De retour dans… la Zone!

Rod Serling nous accueille... dans la Zone!

Rod Serling nous accueille... dans la Zone!

Aujourd’hui 5 octobre, mon vieux pote Benoît Dutrizac a sollicité ma participation à son émission de radio au 98,5 FM pour souligner le demi-siècle de la série-culte The Twilight Zone. Du coup, je me suis replongé dans mes souvenirs de cette émission qui a marqué mon imaginaire à l’adolescence et de Rod Serling [1924-1975], son créateur, producteur, principal scénariste et présentateur/narrateur. Rod Serling, mon idole de jeunesse qu’une de mes ex, cette tendre forcenée de Ge, un soir où je lui avais imposé le visionnement du pilote de The Night Gallery, étiqueta péremptoirement «petit maître» pour le distinguer d’un «grand maître» comme Hitchcock… Ge l’ignorait, mais Serling se qualifiait lui-même assez volontiers d’«Alfred Hitchcock du pauvre».

Ex-boxeur, vétéran de la Seconde Guerre, Rodman Edward Serling fait ses débuts dans les médias comme homme de radio à la fin des années 40 et prend assez rapidement du galon en tant qu’auteur de radio-théâtres. Dès le début des années 50, il passe à la télévision, un médium auquel il contribuera à donner ses lettres de noblesse. Serling appartient à la même génération, à la même tradition de scénaristes réalistes pur et durs que Reginald Rose (Twelve Angry Men) et Paddy Chayefski (Marty, Network, Altered States). Comme ces illustres contemporains, il est révélé par quelques drames de mœurs vite portés au grand écran : d’abord, Patterns (chronique des luttes de pouvoir dans un bureau de publicité), The Comedian puis Requiem for a Heavyweight (une histoire de boxeur déchu) qui lui valent coup sur coup l’Emmy du meilleur texte dramatique pour la télé en 1955, 1956 et 1957.

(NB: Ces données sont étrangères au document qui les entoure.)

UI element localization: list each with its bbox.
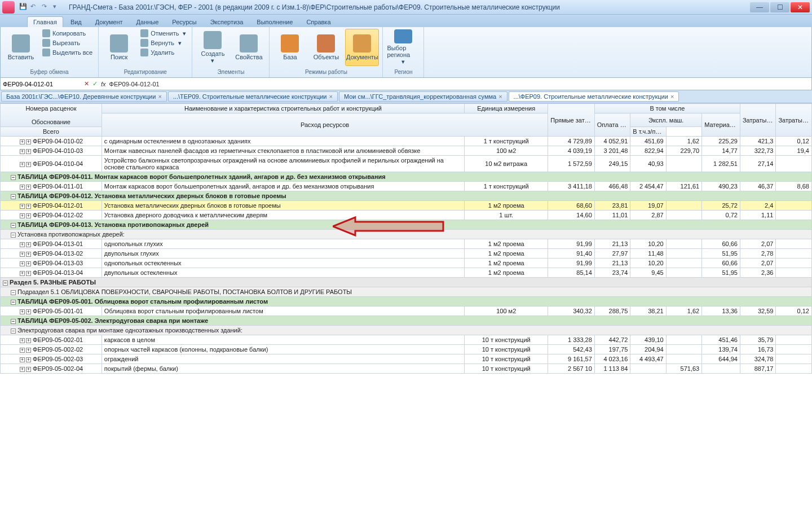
selectall-button[interactable]: Выделить все <box>40 48 95 57</box>
table-row[interactable]: − ТАБЛИЦА ФЕР09-04-013. Установка против… <box>1 220 812 230</box>
qat-redo-icon[interactable]: ↷ <box>42 3 51 12</box>
expand-icon[interactable]: + <box>26 213 31 218</box>
table-row[interactable]: ++ ФЕР09-04-013-01однопольных глухих1 м2… <box>1 239 812 249</box>
tab-expertise[interactable]: Экспертиза <box>204 16 250 27</box>
col-rr[interactable]: Расход ресурсов <box>102 113 548 137</box>
table-row[interactable]: ++ ФЕР09-05-002-02опорных частей каркасо… <box>1 345 812 354</box>
tab-help[interactable]: Справка <box>300 16 337 27</box>
col-num[interactable]: Номера расценокОбоснование <box>1 104 102 127</box>
expand-icon[interactable]: + <box>20 139 25 144</box>
expand-icon[interactable]: + <box>26 149 31 154</box>
expand-icon[interactable]: + <box>20 261 25 266</box>
expand-icon[interactable]: + <box>26 271 31 276</box>
table-row[interactable]: − Электродуговая сварка при монтаже одно… <box>1 326 812 335</box>
col-otr[interactable]: Оплата труда рабочих <box>594 113 630 137</box>
app-orb-icon[interactable] <box>2 1 15 14</box>
delete-button[interactable]: Удалить <box>138 48 188 57</box>
data-grid[interactable]: Номера расценокОбоснование Наименование … <box>0 103 812 508</box>
expand-icon[interactable]: + <box>20 252 25 257</box>
col-name[interactable]: Наименование и характеристика строительн… <box>102 104 464 113</box>
expand-icon[interactable]: + <box>20 338 25 343</box>
table-row[interactable]: − ТАБЛИЦА ФЕР09-04-012. Установка металл… <box>1 191 812 201</box>
doctab-4[interactable]: ...\ФЕР09. Строительные металлические ко… <box>509 91 679 102</box>
collapse-icon[interactable]: − <box>11 233 16 238</box>
collapse-icon[interactable]: − <box>11 329 16 334</box>
base-button[interactable]: База <box>273 29 307 66</box>
collapse-icon[interactable]: − <box>11 223 16 228</box>
expand-icon[interactable]: + <box>20 213 25 218</box>
table-row[interactable]: ++ ФЕР09-04-012-02Установка дверного дов… <box>1 211 812 220</box>
expand-icon[interactable]: + <box>26 338 31 343</box>
col-unit[interactable]: Единица измерения <box>465 104 548 113</box>
expand-icon[interactable]: + <box>26 242 31 247</box>
expand-icon[interactable]: + <box>20 357 25 362</box>
undo-button[interactable]: Отменить ▾ <box>138 29 188 38</box>
minimize-button[interactable]: — <box>750 2 769 12</box>
cancel-icon[interactable]: ✕ <box>84 80 89 87</box>
table-row[interactable]: ++ ФЕР09-05-002-03ограждений10 т констру… <box>1 354 812 364</box>
expand-icon[interactable]: + <box>26 309 31 314</box>
expand-icon[interactable]: + <box>26 348 31 353</box>
table-row[interactable]: ++ ФЕР09-04-013-02двупольных глухих1 м2 … <box>1 249 812 259</box>
expand-icon[interactable]: + <box>26 139 31 144</box>
table-row[interactable]: ++ ФЕР09-04-013-03однопольных остекленны… <box>1 259 812 268</box>
col-ztr[interactable]: Затраты труда рабочих <box>740 104 775 137</box>
tab-document[interactable]: Документ <box>89 16 129 27</box>
col-vs[interactable]: Всего <box>1 127 102 137</box>
expand-icon[interactable]: + <box>26 252 31 257</box>
table-row[interactable]: ++ ФЕР09-05-002-01каркасов в целом10 т к… <box>1 335 812 345</box>
collapse-icon[interactable]: − <box>11 175 16 180</box>
search-button[interactable]: Поиск <box>102 29 136 66</box>
table-row[interactable]: − ТАБЛИЦА ФЕР09-05-001. Облицовка ворот … <box>1 297 812 306</box>
qat-undo-icon[interactable]: ↶ <box>30 3 39 12</box>
tab-resources[interactable]: Ресурсы <box>166 16 202 27</box>
qat-save-icon[interactable]: 💾 <box>19 3 28 12</box>
table-row[interactable]: ++ ФЕР09-04-010-03Монтаж навесных панеле… <box>1 146 812 156</box>
collapse-icon[interactable]: − <box>11 290 16 295</box>
expand-icon[interactable]: + <box>20 309 25 314</box>
qat-dropdown-icon[interactable]: ▾ <box>53 3 62 12</box>
expand-icon[interactable]: + <box>20 185 25 190</box>
col-em[interactable]: Экспл. маш. <box>630 113 702 127</box>
table-row[interactable]: − ТАБЛИЦА ФЕР09-05-002. Электродуговая с… <box>1 316 812 326</box>
table-row[interactable]: ++ ФЕР09-05-001-01Облицовка ворот стальн… <box>1 306 812 316</box>
close-icon[interactable]: × <box>670 93 674 100</box>
col-mat[interactable]: Материалы <box>702 113 740 137</box>
cell-name-input[interactable] <box>3 81 81 87</box>
table-row[interactable]: − Подраздел 5.1 ОБЛИЦОВКА ПОВЕРХНОСТИ, С… <box>1 287 812 297</box>
create-button[interactable]: Создать▾ <box>196 29 230 66</box>
expand-icon[interactable]: + <box>20 204 25 209</box>
tab-data[interactable]: Данные <box>130 16 165 27</box>
col-ztm[interactable]: Затраты труда маш-стов <box>776 104 812 137</box>
table-row[interactable]: ++ ФЕР09-04-012-01Установка металлически… <box>1 201 812 211</box>
col-vt[interactable]: В т.ч.з/пл маш-тов <box>630 127 666 137</box>
expand-icon[interactable]: + <box>20 242 25 247</box>
expand-icon[interactable]: + <box>20 271 25 276</box>
close-icon[interactable]: × <box>498 93 502 100</box>
close-icon[interactable]: × <box>158 93 161 100</box>
expand-icon[interactable]: + <box>20 348 25 353</box>
doctab-2[interactable]: ...\ТЕР09. Строительные металлические ко… <box>168 91 338 102</box>
expand-icon[interactable]: + <box>26 162 31 167</box>
expand-icon[interactable]: + <box>26 204 31 209</box>
copy-button[interactable]: Копировать <box>40 29 95 38</box>
paste-button[interactable]: Вставить <box>4 29 38 66</box>
tab-view[interactable]: Вид <box>64 16 88 27</box>
collapse-icon[interactable]: − <box>11 319 16 324</box>
table-row[interactable]: ++ ФЕР09-04-011-01Монтаж каркасов ворот … <box>1 182 812 191</box>
redo-button[interactable]: Вернуть ▾ <box>138 38 188 47</box>
expand-icon[interactable]: + <box>26 261 31 266</box>
table-row[interactable]: − ТАБЛИЦА ФЕР09-04-011. Монтаж каркасов … <box>1 172 812 182</box>
table-row[interactable]: ++ ФЕР09-05-002-04покрытий (фермы, балки… <box>1 364 812 374</box>
doctab-3[interactable]: Мои см...\ГГС_транвляция_корректированна… <box>339 91 508 102</box>
maximize-button[interactable]: ☐ <box>770 2 789 12</box>
table-row[interactable]: − Установка противопожарных дверей: <box>1 230 812 239</box>
close-button[interactable]: ✕ <box>791 2 810 12</box>
expand-icon[interactable]: + <box>26 367 31 372</box>
fx-icon[interactable]: fx <box>101 81 106 87</box>
collapse-icon[interactable]: − <box>11 300 16 305</box>
expand-icon[interactable]: + <box>26 185 31 190</box>
table-row[interactable]: ++ ФЕР09-04-010-02с одинарным остекление… <box>1 137 812 146</box>
collapse-icon[interactable]: − <box>3 281 8 286</box>
table-row[interactable]: ++ ФЕР09-04-010-04Устройство балконных с… <box>1 156 812 172</box>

Comme écrivain, Rod Serling se réclame de son idole Ernest Hemingway et ne cache pas son admiration pour le nouvelliste, romancier et scénariste Ray Bradbury (Les chroniques martiennes, Farenheit 451), manière de pendant fantastique/SF d’Hemingway qui n’apprécie guère Serling et le considère plutôt comme un plagiaire de son œuvre. Il est manifestement marqué par son expérience à la guerre (souvent évoquée dans ses histoires) et par un certain existentialisme. D’ascendance juive, Serling ne se réclame cependant pas de la religion hébraîque; les thématiques du nazisme, du fascisme, du racisme et la hantise de l’Holocauste reviennent souvent sous sa plume, et notamment dans The Twilight Zone : Judgement Night, Death’s Head Revisited, The Obsolete Man, The Eye of the Beholder, He’s Alive, etc.

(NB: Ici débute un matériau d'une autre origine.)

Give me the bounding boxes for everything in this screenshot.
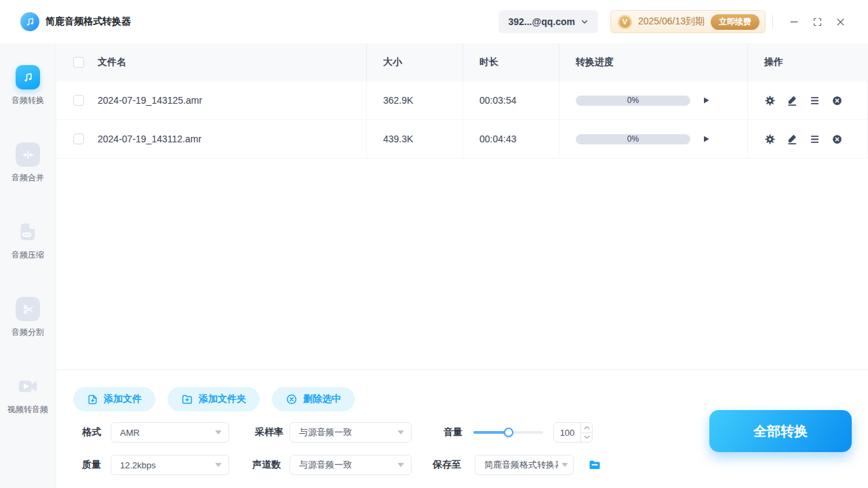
table-header: 文件名 大小 时长 转换进度 操作 xyxy=(57,43,868,81)
details-button[interactable] xyxy=(809,95,821,106)
quality-label: 质量 xyxy=(82,459,101,471)
vip-status: V 2025/06/13到期 立即续费 xyxy=(610,10,766,33)
folder-icon xyxy=(587,458,602,472)
titlebar: 简鹿音频格式转换器 392...@qq.com V 2025/06/13到期 立… xyxy=(0,0,868,43)
rename-button[interactable] xyxy=(787,134,798,145)
sidebar-item-label: 视频转音频 xyxy=(7,404,48,415)
music-note-icon xyxy=(16,65,40,89)
rename-button[interactable] xyxy=(787,95,798,106)
vip-crown-icon: V xyxy=(618,15,632,29)
format-select[interactable]: AMR xyxy=(111,422,229,443)
delete-selected-button[interactable]: 删除选中 xyxy=(272,387,355,411)
renew-button[interactable]: 立即续费 xyxy=(711,14,760,30)
progress-label: 0% xyxy=(627,96,639,105)
table-row: 2024-07-19_143125.amr 362.9K 00:03:54 0% xyxy=(57,81,868,120)
quality-value: 12.2kbps xyxy=(120,460,156,470)
minimize-icon xyxy=(789,16,800,27)
scissors-icon xyxy=(16,297,40,321)
sidebar-item-audio-split[interactable]: 音频分割 xyxy=(12,297,44,338)
circle-x-icon xyxy=(831,134,843,145)
file-size: 439.3K xyxy=(383,134,413,144)
progress-label: 0% xyxy=(627,134,639,144)
channels-value: 与源音频一致 xyxy=(299,459,352,471)
app-brand: 简鹿音频格式转换器 xyxy=(20,12,131,31)
remove-button[interactable] xyxy=(831,95,843,106)
delete-selected-label: 删除选中 xyxy=(303,393,341,405)
sidebar: 音频转换 音频合并 音频压缩 音频分割 视频转音频 xyxy=(0,43,56,488)
play-icon xyxy=(701,96,711,105)
sidebar-item-video-to-audio[interactable]: 视频转音频 xyxy=(7,374,48,415)
sidebar-item-audio-merge[interactable]: 音频合并 xyxy=(12,142,44,184)
play-button[interactable] xyxy=(701,134,711,144)
menu-lines-icon xyxy=(809,95,821,106)
account-email: 392...@qq.com xyxy=(508,16,574,27)
row-checkbox[interactable] xyxy=(73,134,84,144)
sidebar-item-audio-convert[interactable]: 音频转换 xyxy=(12,65,44,106)
maximize-button[interactable] xyxy=(806,10,829,33)
remove-button[interactable] xyxy=(831,134,843,145)
merge-icon xyxy=(16,142,40,167)
settings-button[interactable] xyxy=(764,134,776,145)
chevron-down-icon xyxy=(561,463,568,467)
details-button[interactable] xyxy=(809,134,821,145)
channels-select[interactable]: 与源音频一致 xyxy=(290,455,412,475)
browse-folder-button[interactable] xyxy=(587,455,605,475)
save-to-value: 简鹿音频格式转换器 xyxy=(484,459,558,471)
app-title: 简鹿音频格式转换器 xyxy=(45,16,131,28)
pencil-icon xyxy=(787,134,798,145)
header-progress: 转换进度 xyxy=(576,56,614,68)
maximize-icon xyxy=(812,17,823,27)
save-to-label: 保存至 xyxy=(433,459,461,471)
header-duration: 时长 xyxy=(479,56,498,68)
select-all-checkbox[interactable] xyxy=(73,57,84,68)
format-value: AMR xyxy=(120,428,140,438)
titlebar-separator xyxy=(772,15,773,28)
sidebar-item-label: 音频转换 xyxy=(12,95,44,106)
quality-select[interactable]: 12.2kbps xyxy=(111,455,229,475)
sample-rate-select[interactable]: 与源音频一致 xyxy=(290,422,412,443)
volume-label: 音量 xyxy=(443,426,462,439)
volume-input[interactable]: 100 xyxy=(553,422,593,443)
channels-label: 声道数 xyxy=(252,459,281,471)
add-file-icon xyxy=(87,394,98,405)
sidebar-item-audio-compress[interactable]: 音频压缩 xyxy=(12,220,44,261)
gear-icon xyxy=(764,134,776,145)
close-button[interactable] xyxy=(829,10,852,33)
file-name: 2024-07-19_143112.amr xyxy=(98,134,201,144)
add-file-button[interactable]: 添加文件 xyxy=(73,387,155,411)
pencil-icon xyxy=(787,95,798,106)
bottom-panel: 添加文件 添加文件夹 删除选中 格式 AMR 采样率 与源音频一致 音量 xyxy=(57,369,868,488)
table-row: 2024-07-19_143112.amr 439.3K 00:04:43 0% xyxy=(57,120,868,159)
row-checkbox[interactable] xyxy=(73,95,84,106)
circle-x-outline-icon xyxy=(285,393,298,405)
volume-slider-handle[interactable] xyxy=(504,428,513,437)
spin-up-button[interactable] xyxy=(581,423,592,433)
account-dropdown[interactable]: 392...@qq.com xyxy=(498,10,597,33)
sidebar-item-label: 音频压缩 xyxy=(12,249,44,261)
chevron-down-icon xyxy=(397,430,404,434)
minimize-button[interactable] xyxy=(783,10,806,33)
video-camera-icon xyxy=(16,374,40,399)
sample-rate-value: 与源音频一致 xyxy=(299,426,352,439)
sidebar-item-label: 音频合并 xyxy=(12,172,44,184)
app-logo-music-icon xyxy=(20,12,39,31)
file-name: 2024-07-19_143125.amr xyxy=(98,95,202,106)
circle-x-icon xyxy=(831,95,843,106)
close-icon xyxy=(835,17,846,27)
settings-button[interactable] xyxy=(764,95,776,106)
format-label: 格式 xyxy=(82,426,101,439)
sample-rate-label: 采样率 xyxy=(255,426,283,439)
add-folder-button[interactable]: 添加文件夹 xyxy=(167,387,260,411)
header-size: 大小 xyxy=(383,56,402,68)
play-button[interactable] xyxy=(701,96,711,105)
volume-slider-track xyxy=(473,431,543,434)
chevron-down-icon xyxy=(215,463,222,467)
volume-slider[interactable] xyxy=(473,422,543,443)
convert-all-button[interactable]: 全部转换 xyxy=(709,410,852,452)
chevron-up-icon xyxy=(584,426,590,430)
header-actions: 操作 xyxy=(764,56,783,68)
chevron-down-icon xyxy=(215,430,222,434)
chevron-down-icon xyxy=(580,18,589,26)
save-to-select[interactable]: 简鹿音频格式转换器 xyxy=(475,455,574,475)
spin-down-button[interactable] xyxy=(581,433,592,443)
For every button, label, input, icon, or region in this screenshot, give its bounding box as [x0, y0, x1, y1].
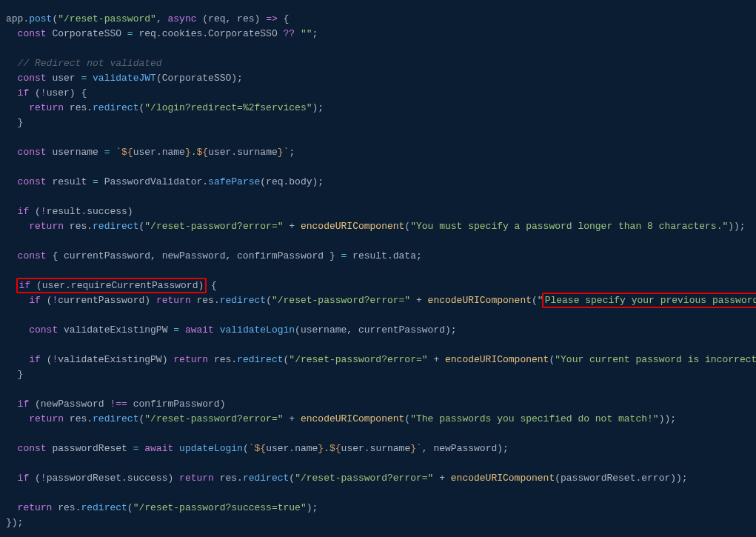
code-block: app.post("/reset-password", async (req, … — [0, 0, 756, 536]
highlight-condition: if (user.requireCurrentPassword) — [16, 278, 207, 293]
highlight-message: Please specify your previous password. — [542, 293, 756, 308]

C’est en quelque sorte pour prolonger la tradition du télé-théâtre et, surtout, échapper à la censure institutionnelle grandissante qu’exercent diffuseurs et commanditaires sur la télé américaine que Rod Serling crée The Twilight Zone à la fin des années 50. À travers cette anthologie de l’étrange et de l’inattendu, il se donne la liberté d’aborder des thèmes controversés sous le couvert d’histoires fantastiques, de science-fiction, de suspense. The Twilight Zone sera par exemple la première série télévisée à faire mention de la guerre au Vietnam (dans l’épisode In Praise of Pip). D’autre part, The Twilight Zone se distingue des séries qui lui sont contemporaines et qui, pour la plupart, ont sombré dans l’oubli par son style visuel (l’impressionnante signature du directeur de la photographie George T. Clemens et des réalisateurs sollicités par Serling) et par son ton : bon nombre d’épisodes se présentent sous la forme de fables sur notre aliénation collective, notre déshumanisation, des «morality plays» empreintes d’humanisme et d’humour.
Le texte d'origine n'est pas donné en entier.